▸ Exercise materials:
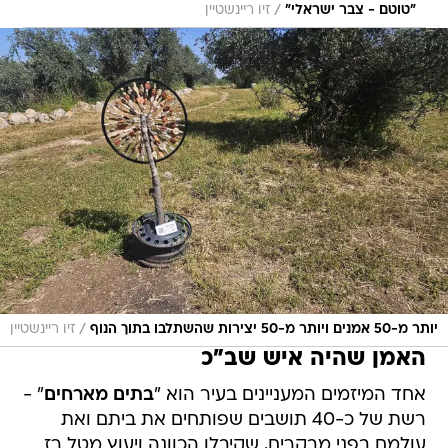
/
"טוטם - צבר ישראלי"
זיו ריינשטיין
/
יותר מ-50 אמנים ויותר מ-50 יצירות שהשתלבו בתוך הנוף
זיו ריינשטיין
האמן שהיה איש שב"כ
אחד המיזמים המעניינים בעיר הוא "
בתים מארחים
" -
רשת של כ-40 תושבים שפותחים את ביתם ואת
עולמם בפני מבקרים, שקיבלו הכוונה ויעוץ מטל רז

▸ Work order:
Leave out the pictures, and write out all the remaining data above exactly.

▸ Task response:
/
"טוטם - צבר ישראלי"
זיו ריינשטיין
/
יותר מ-50 אמנים ויותר מ-50 יצירות שהשתלבו בתוך הנוף
זיו ריינשטיין
האמן שהיה איש שב"כ
אחד המיזמים המעניינים בעיר הוא "
בתים מארחים
" -
רשת של כ-40 תושבים שפותחים את ביתם ואת
עולמם בפני מבקרים, שקיבלו הכוונה ויעוץ מטל רז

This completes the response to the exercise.